You my friend are an Uber soldier!


----------



## UberXNash (Apr 15, 2014)

Last Week
Trips: 78
Fares: $873
Hours: 55.6
Fares/Hour: $15
Acceptance: 94%
Rating: 4.85

Now before anyone says anything with the fares/hr, it's like that because I just keep it on while I chill at a place downtown and watch tv and do other work.


----------



## Nyrick (Apr 10, 2014)

$700 weekly paycheck in Nasheville aint too shabby I wouldn't think. Any idea how many miles you drove total?


----------



## UberXNash (Apr 15, 2014)

~600


----------



## Sydney Uber (Apr 15, 2014)

on our Black fleet here we dont get stats that show how many hours we are logged on. Its hard for me to work out the distance and cost of UBER work as I'm covering my own clients as well. the best I can do is:

Apr 15th - April 19th 39 Jobs
Total = $1733.00 
Less GST - $157.55 
Less UBER Comm -$339.26 
+ Tolls + $36.70 
+ Misc Payment +$250.00 (20 completed job incentive between Thurs Afternoon & Easter Sunday Night)
+ Top Up + $ 11.00 (have no idea what that is)

Total Nett Earning = $1654.74 ($42.42 per job average)

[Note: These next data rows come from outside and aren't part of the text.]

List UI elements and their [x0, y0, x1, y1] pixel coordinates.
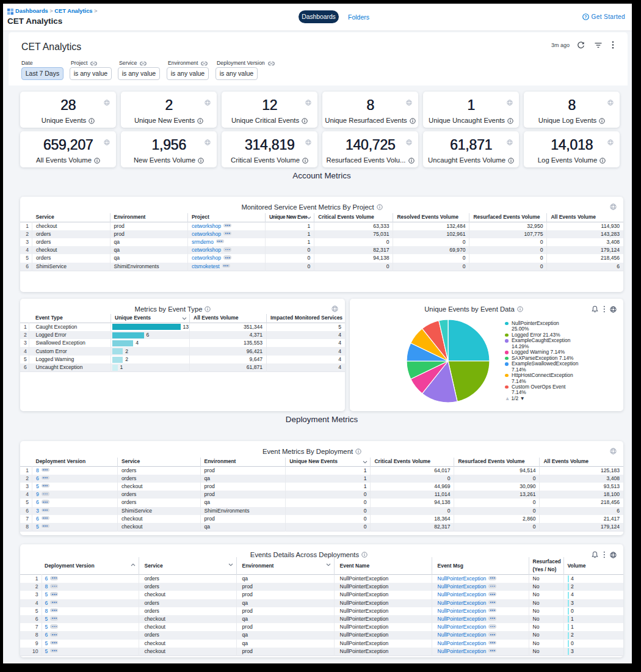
svg-text:?: ? [584, 15, 587, 19]
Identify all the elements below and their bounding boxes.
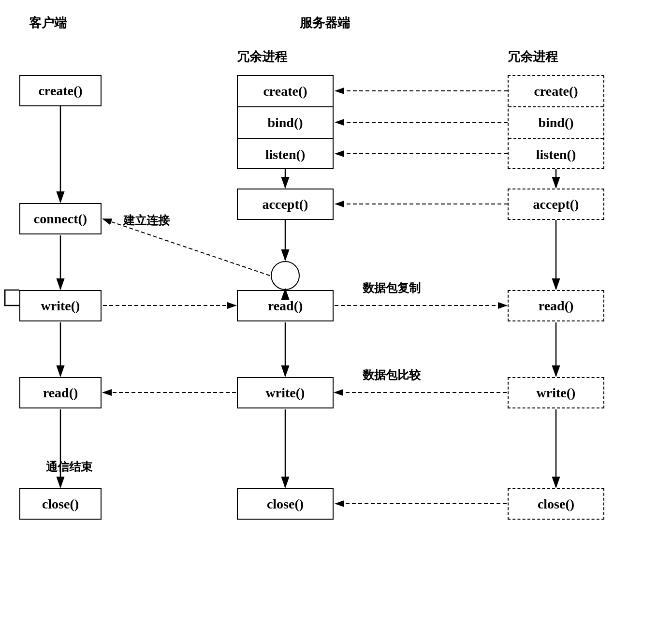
redundant-read-box: read()	[508, 290, 604, 321]
redundant-accept-box: accept()	[508, 189, 604, 220]
server-close-box: close()	[237, 488, 334, 520]
client-write-box: write()	[19, 290, 102, 321]
redundant-close-box: close()	[508, 488, 604, 520]
data-copy-label: 数据包复制	[363, 280, 421, 296]
server-listen-row: listen()	[238, 139, 333, 170]
client-label: 客户端	[29, 15, 67, 31]
server-main-group: create() bind() listen()	[237, 75, 334, 169]
client-close-box: close()	[19, 488, 102, 520]
server-accept-box: accept()	[237, 189, 334, 220]
client-read-box: read()	[19, 377, 102, 408]
server-bind-row: bind()	[238, 107, 333, 139]
fork-circle	[271, 261, 300, 290]
server-create-row: create()	[238, 76, 333, 107]
redundant-process-2-label: 冗余进程	[508, 48, 558, 65]
server-redundant-group: create() bind() listen()	[508, 75, 604, 169]
redundant-write-box: write()	[508, 377, 604, 408]
redundant-process-1-label: 冗余进程	[237, 48, 287, 65]
client-create-box: create()	[19, 75, 102, 106]
comm-end-label: 通信结束	[46, 459, 92, 475]
redundant-bind-row: bind()	[509, 107, 603, 139]
server-write-box: write()	[237, 377, 334, 408]
establish-connection-label: 建立连接	[123, 213, 170, 228]
redundant-listen-row: listen()	[509, 139, 603, 170]
data-compare-label: 数据包比较	[363, 367, 421, 383]
server-read-box: read()	[237, 290, 334, 321]
diagram-container: 客户端 服务器端 冗余进程 冗余进程 create() connect() wr…	[0, 0, 672, 625]
redundant-create-row: create()	[509, 76, 603, 107]
client-connect-box: connect()	[19, 203, 102, 234]
server-label: 服务器端	[300, 15, 350, 31]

once again I need to repeat that this isn't a fair comparison when you take into account my vehicle is in the Black Fleet, the Aussie dollar isn't worth as much, I have much higher running and statutory costs to cover. This is a country of high wages (15 yr old at McDonald's earns $15.00 p/hr) and high cost of living.


----------



## Peanut hello (Sep 19, 2016)

Those numbers seems too good to be true..


----------